Why Being Heard can Help Survivors of Trauma Heal.

Kurt Bauschardt/Flickr

Lately, a lot of people have been in the news for sharing their stories about alleged past trauma.

Janice Dickinson, Shia LeBeouf, Lady Gaga and a University of Virginia co-ed known only as “Jackie,” the subject of a much talked about Rolling Stone article, have all been in the news claiming they were victims of rape.

While the accusations have not been without their respective controversies, the trend of people coming forward and sharing their stories has been a welcomed one for me and for many other survivors of past trauma.

Speaking as someone who is not famous and has no desire to be, the sharing of such stories, especially by many high-profile people, has made it easier for me to share my own experiences both as sexual assault survivor and a survivor of domestic violence.

One of the many frustrations that I and other survivors frequently experience is the question by several well meaning people: “Why didn’t you ever tell anyone or report it at the time?”

In all fairness, it is a legitimate question—especially if one has been fortunate enough never to have been in such a situation.

Although I don’t profess to speak for everyone, based on my own experiences and those of others I know who have been in the same boat, a lot of it comes from a sense of shame.

Often times, we aren’t even consciously aware of that shame.

As someone who came of age in the mid to late 1990s, I was always told via public service announcements and after-school specials that “It’s not your fault.”

However, the reality was quite different.

As I recently shared, when I decided to finally tell my mother that I had been the victim of a sexual assault at the hands of an extended family member a year after it happened, her response was as far from anything I could have possibly expected.

Indeed, one of the first things I can recall her saying is, “Keep quiet about this.”

For years, I did just that.

Anytime I confided in someone, I always prefaced it by saying, “You have to promise you won’t tell anyone.”

It was a similar situation, years later, I was physically assaulted in my college dormitory. (Only this time, it was some members of the administration and not my mother telling me to keep quiet.)

I didn’t acknowledge it at the time, but even though I rationally knew that I had done nothing to invite this, much less anything to “deserve” it, there was still a feeling a shame that this had happened to me.

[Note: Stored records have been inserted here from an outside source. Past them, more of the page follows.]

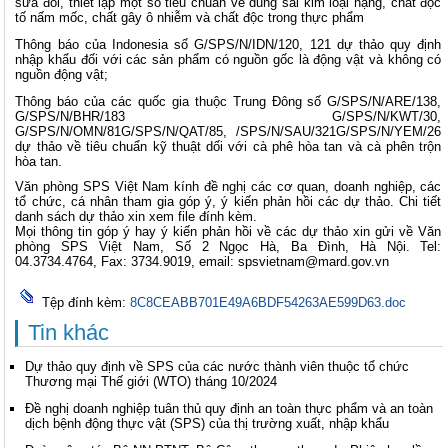
sửa đổi, thiết lập một số tiêu chuẩn về dung sai kim loại nặng, chất độc
tố nấm mốc, chất gây ô nhiễm và chất độc trong thực phẩm
Thông báo của Indonesia số G/SPS/N/IDN/120, 121 dự thảo quy định
nhập khẩu đối với các sản phẩm có nguồn gốc là động vật và không có
nguồn động vật;
Thông báo của các quốc gia thuộc Trung Đông số G/SPS/N/ARE/138,
G/SPS/N/BHR/183 G/SPS/N/KWT/30,
G/SPS/N/OMN/81G/SPS/N/QAT/85, /SPS/N/SAU/321G/SPS/N/YEM/26
dự thảo về tiêu chuẩn kỹ thuật dối với cà phê hòa tan và cà phên trộn
hòa tan.
Văn phòng SPS Việt Nam kính đề nghị các cơ quan, doanh nghiệp, các
tổ chức, cá nhân tham gia góp ý, ý kiến phản hồi các dự thảo. Chi tiết
danh sách dự thảo xin xem file đính kèm.
Mọi thông tin góp ý hay ý kiến phản hồi về các dự thảo xin gửi về Văn
phòng SPS Việt Nam, Số 2 Ngọc Hà, Ba Đình, Hà Nội. Tel:
04.3734.4764, Fax: 3734.9019, email:
spsvietnam@mard.gov.vn
Tệp đính kèm:
8C8CEABB701E49A6BDF54263AE599D63.doc
Tin khác
Dự thảo quy định về SPS của các nước thành viên thuộc tổ chức
Thương mại Thế giới (WTO) tháng 10/2024
Đề nghị doanh nghiệp tuân thủ quy định an toàn thực phẩm và an toàn
dịch bệnh động thực vật (SPS) của thị trường xuất, nhập khẩu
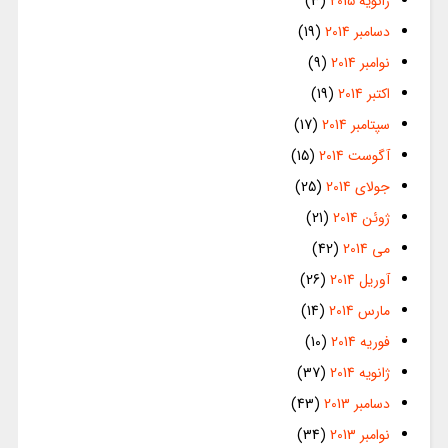
ژانویه 2015
(3)
دسامبر 2014
(19)
نوامبر 2014
(9)
اکتبر 2014
(19)
سپتامبر 2014
(17)
آگوست 2014
(15)
جولای 2014
(25)
ژوئن 2014
(21)
می 2014
(42)
آوریل 2014
(26)
مارس 2014
(14)
فوریه 2014
(10)
ژانویه 2014
(37)
دسامبر 2013
(43)
نوامبر 2013
(34)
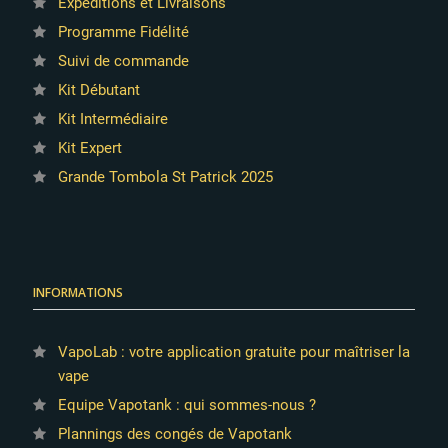
Expéditions et Livraisons
Programme Fidélité
Suivi de commande
Kit Débutant
Kit Intermédiaire
Kit Expert
Grande Tombola St Patrick 2025
INFORMATIONS
VapoLab : votre application gratuite pour maîtriser la
vape
Equipe Vapotank : qui sommes-nous ?
Plannings des congés de Vapotank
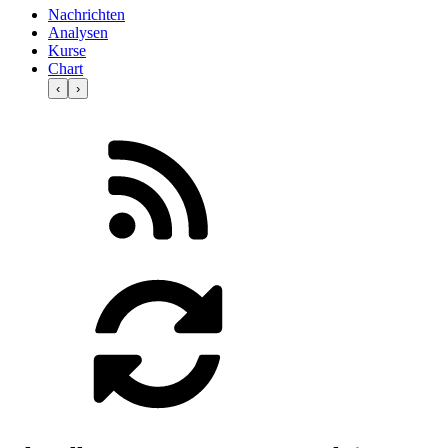
Nachrichten
Analysen
Kurse
Chart
‹
›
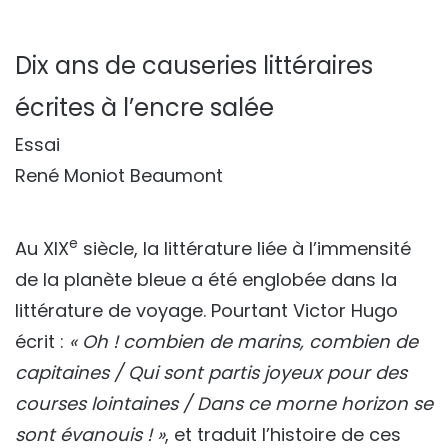
Dix ans de causeries littéraires
écrites à l’encre salée
Essai
René Moniot Beaumont
e
Au XIX
siècle, la littérature liée à l’immensité
de la planète bleue a été englobée dans la
littérature de voyage. Pourtant Victor Hugo
écrit :
« Oh ! combien de marins, combien de
capitaines / Qui sont partis joyeux pour des
courses lointaines / Dans ce morne horizon se
sont évanouis ! »
, et traduit l’histoire de ces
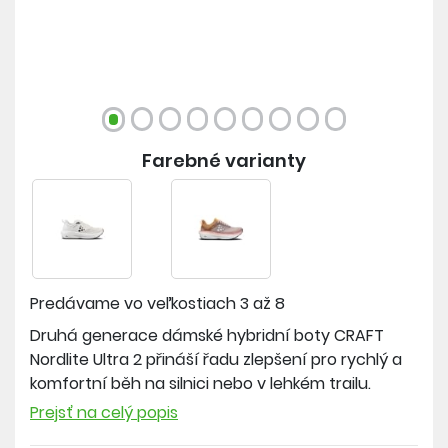
Farebné varianty
Predávame vo veľkostiach
3 až 8
Druhá generace dámské hybridní boty CRAFT
Nordlite Ultra 2 přináší řadu zlepšení pro rychlý a
komfortní běh na silnici nebo v lehkém trailu.
Zásadního přepracování se dočkal svršek boty,
Prejsť na celý popis
který je utkán z odolného polyesterového meshe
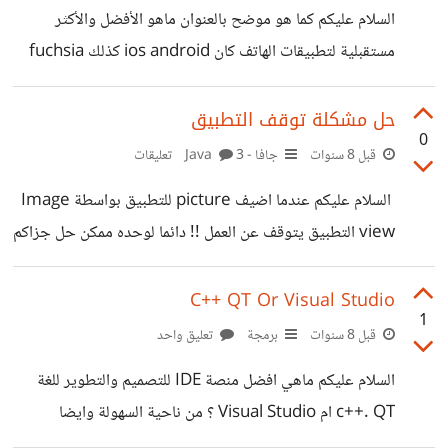
السلام عليكم كما هو موضح بالعنوان ماهو الأفضل والأكثر
مستقبلية لتطبيقات الهاتف كان ios android كذلك fuchsia
(النظام الجديد) ؟؟
حل مشكلة توقف التطبيق
0
قبل 8 سنوات
جافا - Java
3 تعليقات
السلام عليكم عندما اضيف picture للتطبيق بواسطة Image
view التطبيق يتوقف عن العمل !! دائما لوحده ممكن حل جزاكم
الله خيرا
C++ QT Or Visual Studio
1
قبل 8 سنوات
برمجة
تعليق واحد
السلام عليكم ماهي افضل منصة IDE للتصميم والتطوير للغة
c++. QT ام Visual Studio ؟ من ناحية السهولة وايضا
السرعة وسمعت ان فيحوال ستوديو يكون فيه لغة سي بللس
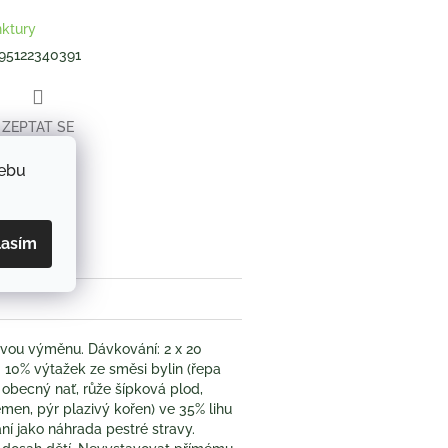
nktury
95122340391
ZEPTAT SE
webu
book
lasím
ovou výměnu. Dávkování: 2 x 20
: 10% výtažek ze směsi bylin (řepa
obecný nať, růže šípková plod,
emen, pýr plazivý kořen) ve 35% lihu
í jako náhrada pestré stravy.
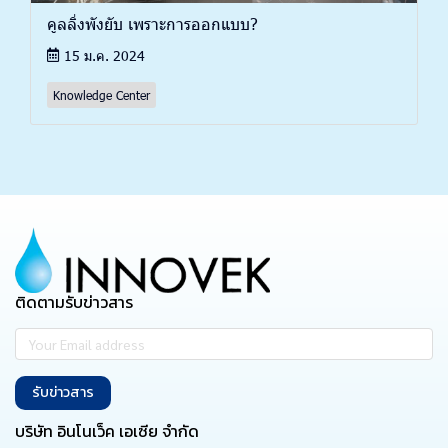
คูลลิ่งพังยับ เพราะการออกแบบ?
15 ม.ค. 2024
Knowledge Center
ติดตามรับข่าวสาร
รับข่าวสาร
บริษัท อินโนเว็ค เอเซีย จำกัด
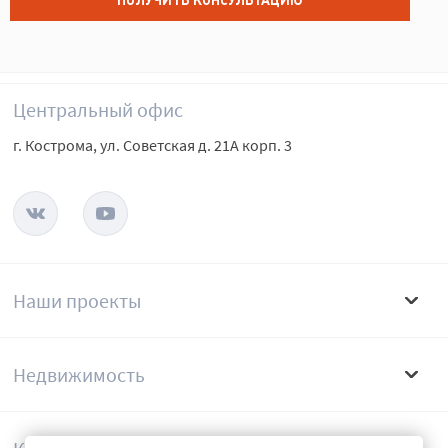
ПОЛУЧИТЬ КОНСУЛЬТАЦИЮ
Центральный офис
г. Кострома, ул. Советская д. 21А корп. 3
Наши проекты
Недвижимость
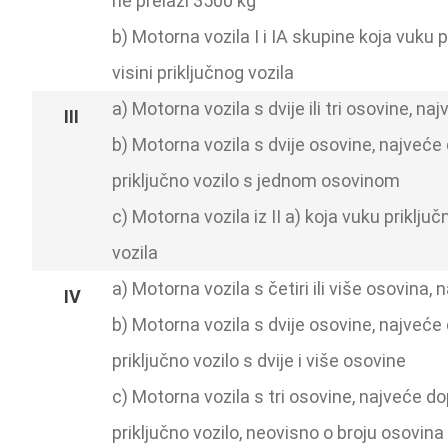
ne prelazi 3500 kg
b) Motorna vozila I i IA skupine koja vuku p
visini priključnog vozila
a) Motorna vozila s dvije ili tri osovine,
b) Motorna vozila s dvije osovine, najveć
priključno vozilo s jednom osovinom
c) Motorna vozila iz II a) koja vuku priklju
vozila
a) Motorna vozila s četiri ili više osovin
b) Motorna vozila s dvije osovine, najveć
priključno vozilo s dvije i više osovine
c) Motorna vozila s tri osovine, najveće 
priključno vozilo, neovisno o broju osovina 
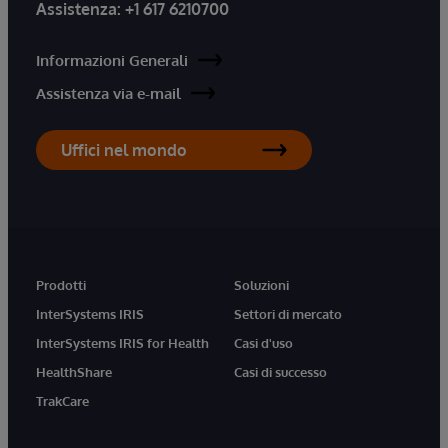
Assistenza:
+1 617 6210700
Informazioni Generali
Assistenza via e-mail
Uffici nel mondo
Prodotti
Soluzioni
InterSystems IRIS
Settori di mercato
InterSystems IRIS for Health
Casi d'uso
HealthShare
Casi di successo
TrakCare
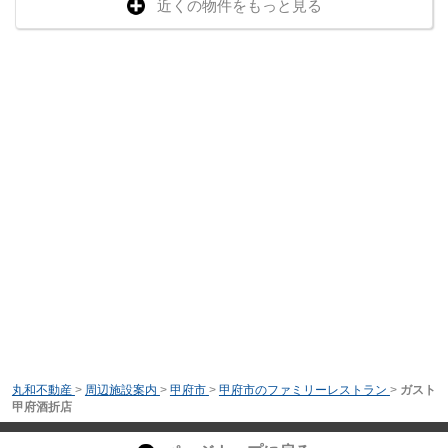
近くの物件をもっと見る
丸和不動産
>
周辺施設案内
>
甲府市
>
甲府市のファミリーレストラン
>
ガスト
甲府酒折店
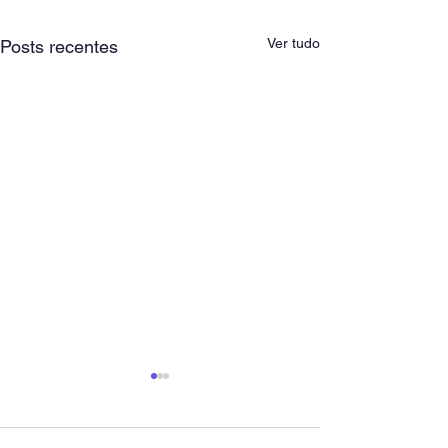
Ver tudo
Posts recentes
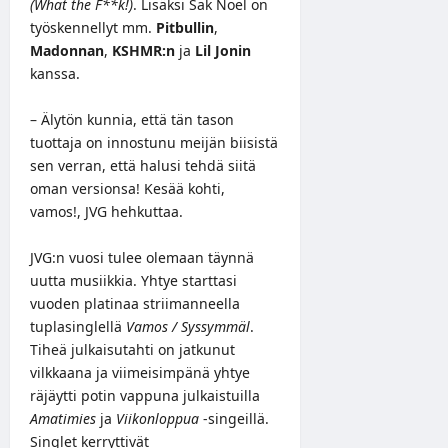
(What the F**k!)
. Lisäksi Sak Noel on
työskennellyt mm.
Pitbullin
,
Madonnan
,
KSHMR:n
ja
Lil Jonin
kanssa.
– Älytön kunnia, että tän tason
tuottaja on innostunu meijän biisistä
sen verran, että halusi tehdä siitä
oman versionsa! Kesää kohti,
vamos!, JVG hehkuttaa.
JVG:n vuosi tulee olemaan täynnä
uutta musiikkia. Yhtye starttasi
vuoden platinaa striimanneella
tuplasinglellä
Vamos / Syssymmäl
.
Tiheä julkaisutahti on jatkunut
vilkkaana ja viimeisimpänä yhtye
räjäytti potin vappuna julkaistuilla
Amatimies
ja
Viikonloppua
-singeillä.
Singlet kerryttivät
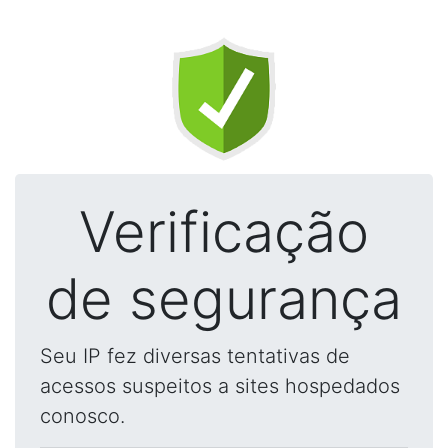
Verificação
de segurança
Seu IP fez diversas tentativas de
acessos suspeitos a sites hospedados
conosco.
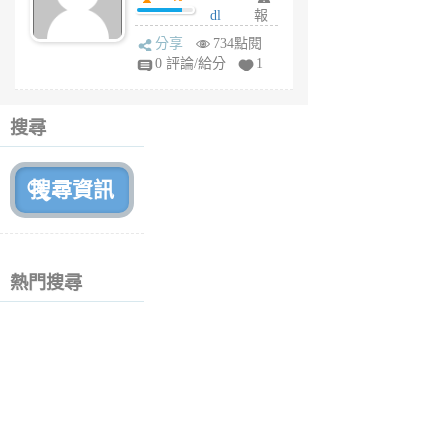
dl
報
前
sq
分享
734點閱
fy
0 評論/給分
1
fe
6
個
搜尋
月
前
熱門搜尋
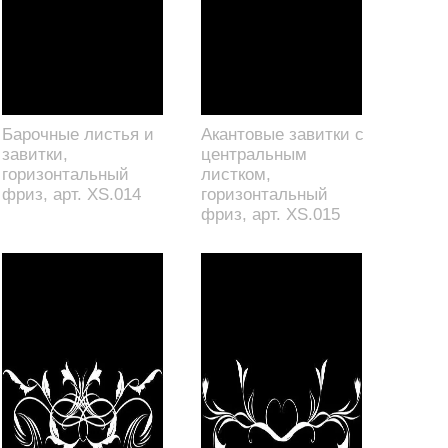
Барочные листья и
Акантовые завитки с
завитки,
центральным
горизонтальный
листком,
фриз, арт. XS.014
горизонтальный
фриз, арт. XS.015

Like many, I always thought I knew how I would feel and act in such a situation—until it actually happened to me.

Add to this that I didn’t know anyone else my age who had a similar experience, and I truly felt alone.

Learning that we are not alone can be powerful.

For example, reading the Rolling Stone article and learning how the administration supposedly tried to cover that alleged rape and others like it compelled me to contact the provost of my alma matar and share what happened to me as well as my frustrations as to how it was handled. (Luckily, I had kept the letter from the then-judicial counsel who looked into the matter and informed me that they weren’t going to do anything.)

As a result, I was contacted by the newly-hired Title IX coordinator who set up a time for me to call and share my story.

I did, and it was incredibly healing. Not only did the coordinator listen to me and apologize for what I went through, but I finally felt that I was being heard after nearly a decade and a half. Even if she had not apologized, it still would have been enough that I was being listened to and encouraged to tell my side.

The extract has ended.